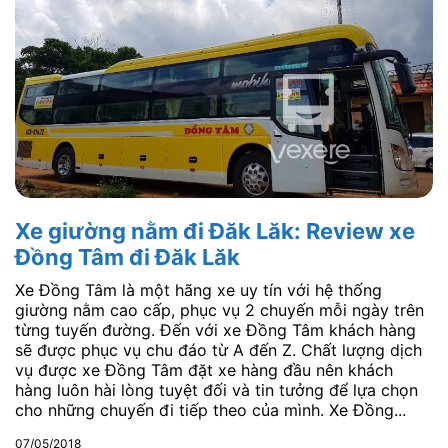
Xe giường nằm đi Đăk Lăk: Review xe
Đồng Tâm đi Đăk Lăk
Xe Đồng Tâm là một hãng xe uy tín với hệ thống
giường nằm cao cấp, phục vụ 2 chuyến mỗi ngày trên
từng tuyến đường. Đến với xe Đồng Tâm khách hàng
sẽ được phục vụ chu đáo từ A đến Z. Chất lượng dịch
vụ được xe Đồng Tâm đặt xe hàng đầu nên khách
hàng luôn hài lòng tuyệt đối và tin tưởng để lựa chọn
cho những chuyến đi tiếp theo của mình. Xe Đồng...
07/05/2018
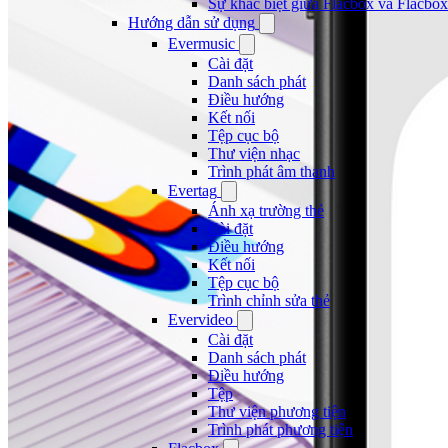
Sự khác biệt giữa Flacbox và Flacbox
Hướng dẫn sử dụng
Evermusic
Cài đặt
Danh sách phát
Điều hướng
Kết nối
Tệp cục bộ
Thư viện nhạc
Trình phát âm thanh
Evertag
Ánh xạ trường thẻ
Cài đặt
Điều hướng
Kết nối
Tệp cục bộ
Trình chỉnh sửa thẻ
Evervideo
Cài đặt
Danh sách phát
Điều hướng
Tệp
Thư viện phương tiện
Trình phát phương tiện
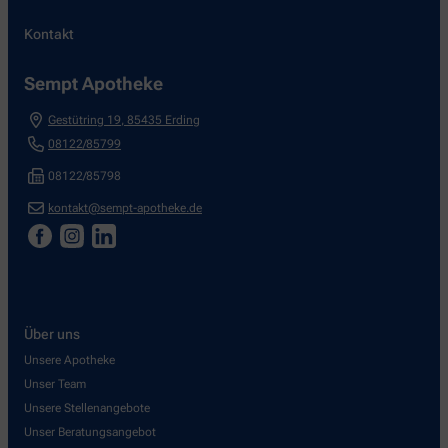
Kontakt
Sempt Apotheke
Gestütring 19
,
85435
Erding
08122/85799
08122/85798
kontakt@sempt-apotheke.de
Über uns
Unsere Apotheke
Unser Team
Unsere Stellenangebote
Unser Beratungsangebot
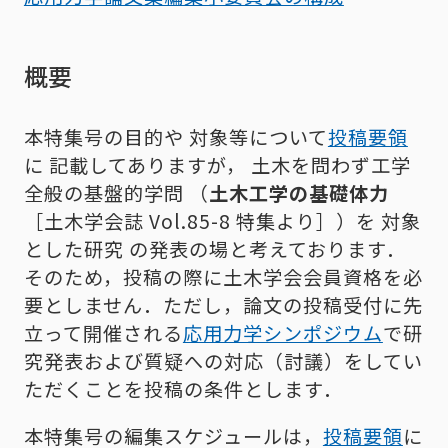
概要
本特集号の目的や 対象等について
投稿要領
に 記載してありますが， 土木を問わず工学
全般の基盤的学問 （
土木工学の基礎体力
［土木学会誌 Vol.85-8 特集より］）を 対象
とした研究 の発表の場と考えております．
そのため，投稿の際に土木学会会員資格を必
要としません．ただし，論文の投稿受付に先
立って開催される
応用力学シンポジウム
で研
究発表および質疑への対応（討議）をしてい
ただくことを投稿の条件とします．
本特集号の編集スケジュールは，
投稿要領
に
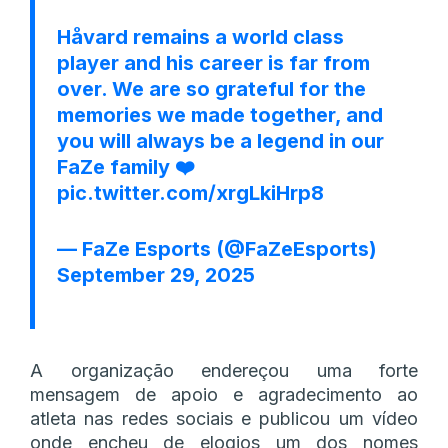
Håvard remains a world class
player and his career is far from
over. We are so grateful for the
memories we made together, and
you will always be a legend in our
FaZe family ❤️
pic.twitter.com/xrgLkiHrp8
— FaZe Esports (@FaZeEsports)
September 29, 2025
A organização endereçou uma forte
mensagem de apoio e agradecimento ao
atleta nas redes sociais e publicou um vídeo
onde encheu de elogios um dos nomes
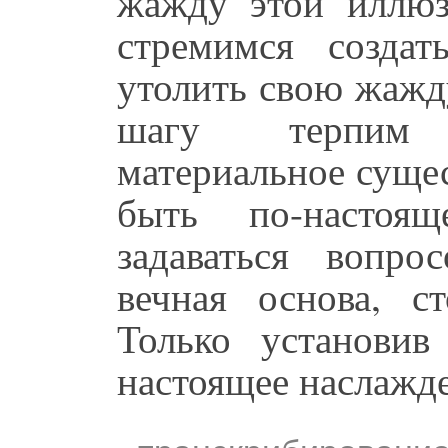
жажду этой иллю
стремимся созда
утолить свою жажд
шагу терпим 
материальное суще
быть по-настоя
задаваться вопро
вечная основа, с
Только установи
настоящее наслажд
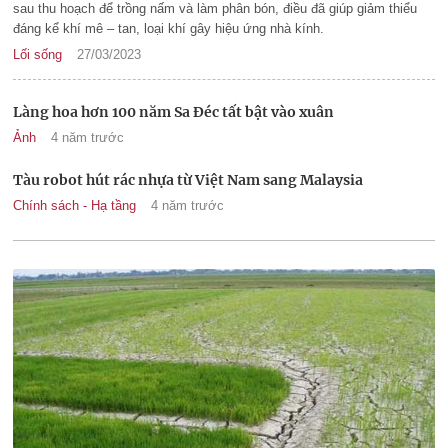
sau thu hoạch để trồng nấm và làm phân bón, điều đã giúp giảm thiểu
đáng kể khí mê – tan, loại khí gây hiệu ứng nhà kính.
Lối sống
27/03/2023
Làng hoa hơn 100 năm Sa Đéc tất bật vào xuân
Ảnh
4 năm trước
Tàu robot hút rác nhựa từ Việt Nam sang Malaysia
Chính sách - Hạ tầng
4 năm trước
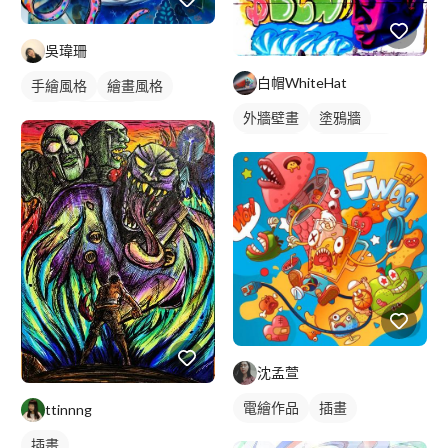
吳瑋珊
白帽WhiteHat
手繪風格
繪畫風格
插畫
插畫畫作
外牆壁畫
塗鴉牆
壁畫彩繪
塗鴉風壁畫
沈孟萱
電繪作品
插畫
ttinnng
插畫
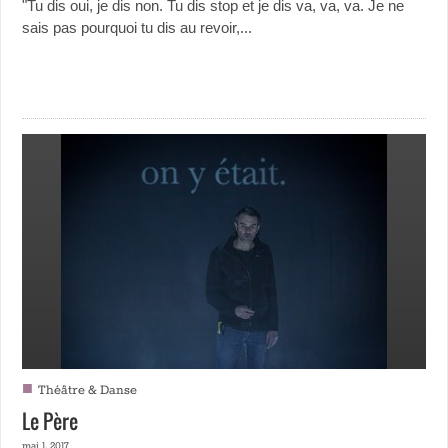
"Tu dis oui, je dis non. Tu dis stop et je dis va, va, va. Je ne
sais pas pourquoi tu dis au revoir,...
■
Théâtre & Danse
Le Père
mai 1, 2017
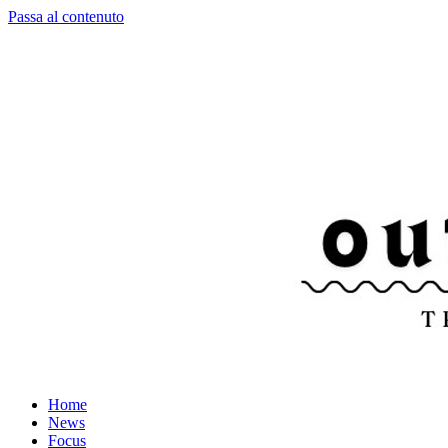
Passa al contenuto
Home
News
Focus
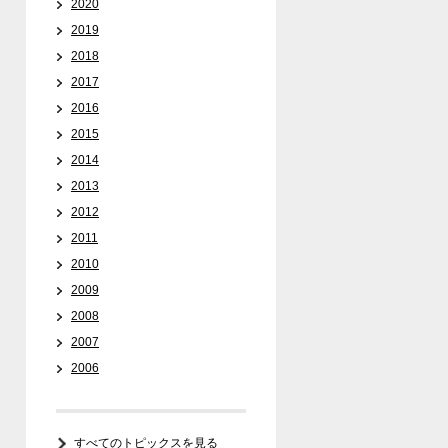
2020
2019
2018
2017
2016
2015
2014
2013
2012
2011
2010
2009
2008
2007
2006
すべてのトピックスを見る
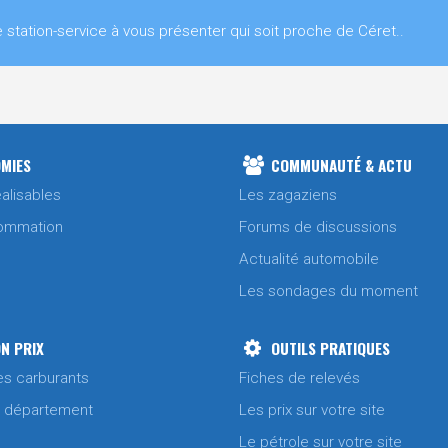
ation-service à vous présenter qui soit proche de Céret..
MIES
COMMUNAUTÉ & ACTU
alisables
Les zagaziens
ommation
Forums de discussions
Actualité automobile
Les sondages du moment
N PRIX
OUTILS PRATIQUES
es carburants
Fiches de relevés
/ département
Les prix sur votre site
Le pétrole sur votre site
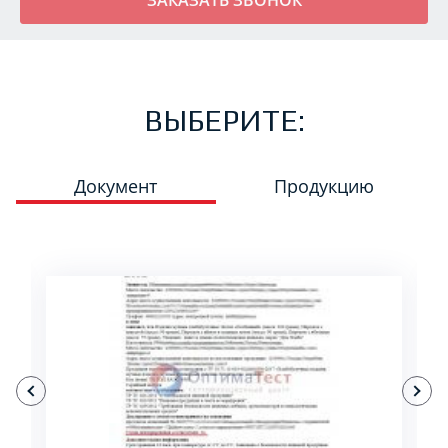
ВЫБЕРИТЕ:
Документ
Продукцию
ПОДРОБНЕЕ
—————
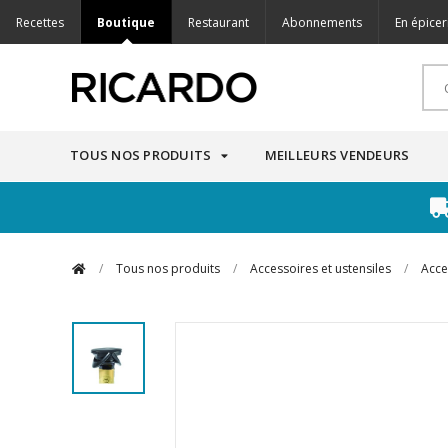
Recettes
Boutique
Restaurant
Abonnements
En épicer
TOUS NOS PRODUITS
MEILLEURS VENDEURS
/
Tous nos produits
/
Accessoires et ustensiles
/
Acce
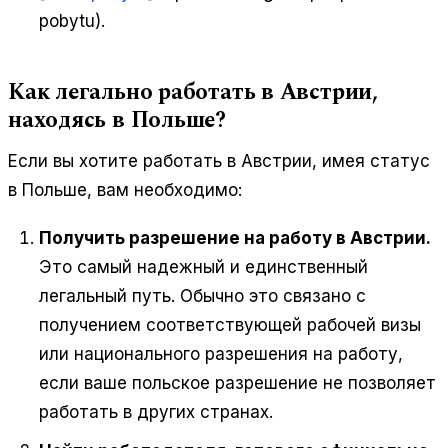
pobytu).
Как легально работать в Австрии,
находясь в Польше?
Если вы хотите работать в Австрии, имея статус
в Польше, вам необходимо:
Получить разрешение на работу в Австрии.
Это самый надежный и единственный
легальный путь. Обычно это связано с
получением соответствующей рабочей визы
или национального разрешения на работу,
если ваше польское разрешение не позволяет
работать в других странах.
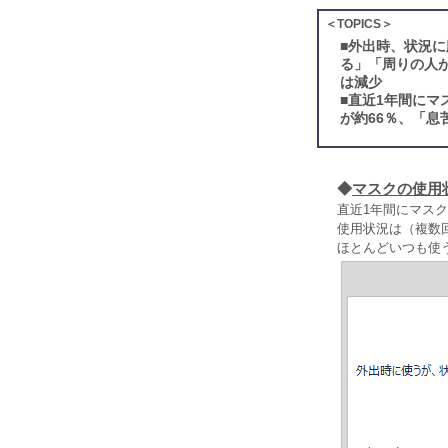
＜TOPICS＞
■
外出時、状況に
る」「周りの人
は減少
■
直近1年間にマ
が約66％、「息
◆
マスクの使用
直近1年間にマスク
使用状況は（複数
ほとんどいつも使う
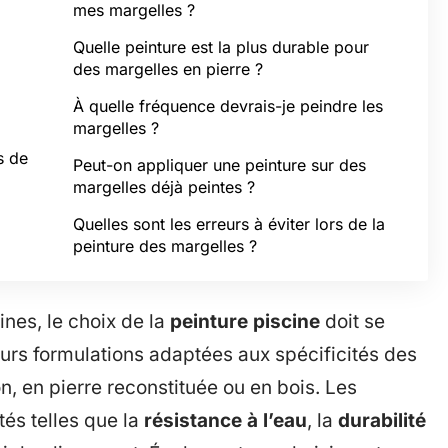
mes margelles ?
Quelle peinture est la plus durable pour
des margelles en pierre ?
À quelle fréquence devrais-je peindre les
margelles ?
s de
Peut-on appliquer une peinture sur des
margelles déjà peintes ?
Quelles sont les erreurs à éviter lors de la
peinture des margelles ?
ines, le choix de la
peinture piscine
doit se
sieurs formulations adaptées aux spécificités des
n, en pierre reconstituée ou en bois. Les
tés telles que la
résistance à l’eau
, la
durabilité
—————
§ **WORK INSTRUCTION**: Among the entries above, locate the line with "Sempt Apotheke" and the line with "そのため，投稿の際に土木学会会員資格を必". Give those two lines and all lines between them again, exactly, leaving out the pictures.

§ **EXERCISE RESULT**:
Sempt Apotheke
Gestütring 19
,
85435
Erding
08122/85799
08122/85798
kontakt@sempt-apotheke.de
Über uns
Unsere Apotheke
Unser Team
Unsere Stellenangebote
Unser Beratungsangebot
概要
本特集号の目的や 対象等について
投稿要領
に 記載してありますが， 土木を問わず工学
全般の基盤的学問 （
土木工学の基礎体力
［土木学会誌 Vol.85-8 特集より］）を 対象
とした研究 の発表の場と考えております．
そのため，投稿の際に土木学会会員資格を必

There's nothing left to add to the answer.